Le déplacement des parlementaires "n'engage en rien l'Assemblée nationale", a estimé le président de l'Assemblée nationale. "Quatre parlementaires, dont deux députés, ont pris ces derniers jours l'initiative personnelle de se rendre en Syrie. Ce déplacement n'engage en rien l'Assemblée nationale. A titre personnel, je condamne fermement ce déplacement dans un pays dont les dirigeants restent aujourd'hui au ban des nations démocratiques", a détaillé Claude Bartolone.

Or,
de Manille (Philippines), le président Hollande a condamné l'initiative des parlementaires français. "Il s'agit d'une rencontre entre des parlementaires français qui n'ont été mandatés que par eux-mêmes avec un dictateur qui est à l'origine d'une des plus graves guerres civiles de ces dernières années", a déclaré le chef de l'Etat. "La France a toujours dit qu'il ne pouvait pas y avoir de dialogue avec un dictateur qui utilise de telles armes [chimiques] et est à l'origine d'une telle guerre. Il y a d'autres façons d'aider la Syrie que d'aller rencontrer celui qui est responsable de cette désolation et ce n'est pas parce qu'il y a un groupe terroriste en Syrie, qui lui aussi commet le pire, massacre, tue, viole (...) que l'on pourrait faire je ne sais quel changement dans notre diplomatie", a-t-il grondé.
Et le Premier ministre a qualifié ce voyage de "faute morale" et s'est indigné de ce "que des parlementaires aient ainsi, sans crier gare, rencontré un boucher". 
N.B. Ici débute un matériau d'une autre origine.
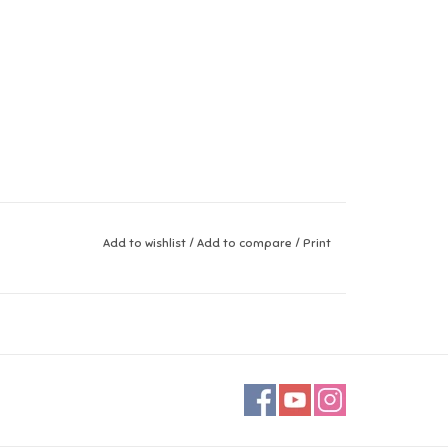
Add to wishlist
/
Add to compare
/
Print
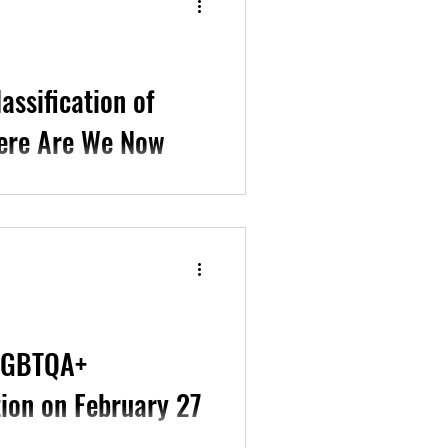
assification of
here Are We Now
l Studies, Columbia
an Psychiatric...
SLGBTQA+
tion on February 27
Dans l'opposition, Nicolas
Sarkozy, président de l'UMP, est le plus opposé à cette initiative de "quatre gugusses", ajoutant que lui n'aurait pas fait ce voyage.

Le président Hollande a-t-il menti?

La gauche partage assez largement ce jugement de l'exécutif sur le législatif, mais cette condamnation est 
une atteinte au principe constitutionnel de séparation des pouvoirs et à la liberté parlementaire. Mais ce n'est pas tout, sur le sujet de la morale politique et personnelle.
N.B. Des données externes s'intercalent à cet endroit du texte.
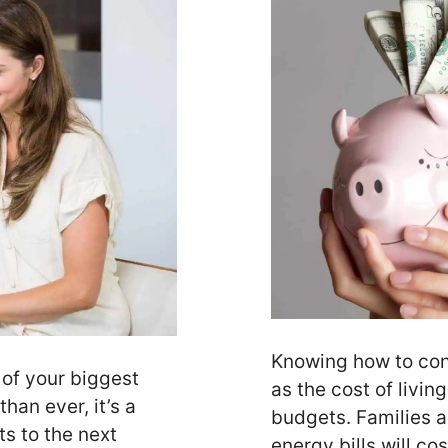
Knowing how to con
 of your biggest
as the cost of livin
han ever, it’s a
budgets. Families 
s to the next
energy bills will c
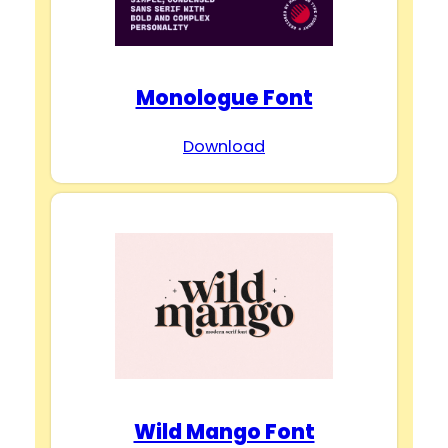
Monologue Font
Download
Wild Mango Font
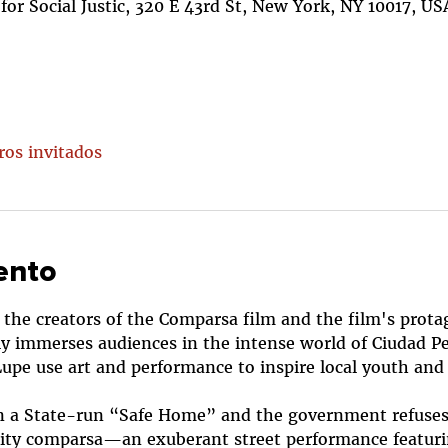
or Social Justic, 320 E 43rd St, New York, NY 10017, US
ros invitados
ento
 the creators of the Comparsa film and the film's protago
ly immerses audiences in the intense world of Ciudad P
Lupe use art and performance to inspire local youth an
d in a State-run “Safe Home” and the government refuses t
ty comparsa—an exuberant street performance featuri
Le journal Le Monde suggère un mensonge du président:



Fillon et Philippot approuvent le voyage d'étude

L'UMP Henri Guaino s'est insurgé sur Europe 1 contre l'idée de répression sur les députés: "En vertu de quoi faudrait-il les sanctionner?" "Je suis en désaccord sur le fond de la démarche, le fait d'aller le voir", a dit le proche de Nicolas Sarkozy qui, à titre personnel, n'aurait pas fait le voyage
Mais "nous sommes bien obligés de dialoguer avec Bachar al-Assad dès lors que nous avons un ennemi prioritaire, l'Etat islamique".

Mercredi l'ancien Premier ministre François Fillon avait assuré: "Ils ont eu raison d'y aller, il faut écouter toutes les parties", "si j'avais l'occasion d'aller en Syrie, j'irais sûrement en Syrie".

Sur France Inter, le vice-président du FN Florian Philippot est allé beaucoup plus loin dans l'approbation évoquant "une initiative qui me paraît saine, intelligente", a-t-il dit. "J'aurais aimé que la diplomatie française officielle - si tant est qu'elle ne soit pas mêlée à cette affaire - ait cette initiative", a ajouté F. Philippot.
Sur RFI, l'autre vice-président du FN Louis Aliot a soupiré: "Que n'aurait-on pas dit si un député FN avait fait la même chose!"

La polémique en rappelle une autre, suscitée par une enquête au Proche Orient en 2004 du député UMP Didier Julia. Raison invoquée: obtenir la libération de deux journalistes otages.